How to complete this task —
For this exercise, please find the lines in the entries that include the word "dibe" and copy them.

---*---

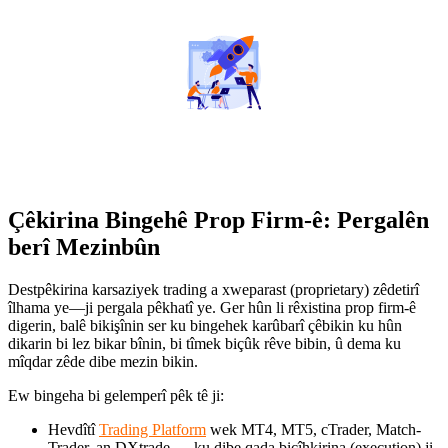
Çêkirina Bingehê Prop Firm-ê: Pergalên
berî Mezinbûn
Destpêkirina karsaziyek trading a xweparast (proprietary) zêdetirî
îlhama ye—ji pergala pêkhatî ye. Ger hûn li rêxistina prop firm-ê
digerin, balê bikişînin ser ku bingehek karûbarî çêbikin ku hûn
dikarin bi lez bikar bînin, bi tîmek biçûk rêve bibin, û dema ku
mîqdar zêde dibe mezin bikin.
Ew bingeha bi gelemperî pêk tê ji:
Hevdîtî
Trading Platform
wek MT4, MT5, cTrader, Match-
Trader, an DXtrade — ku dibe qada bicîhkirina (execution) ji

---*---

Response to the exercise —
mîqdar zêde dibe mezin bikin.
Trader, an DXtrade — ku dibe qada bicîhkirina (execution) ji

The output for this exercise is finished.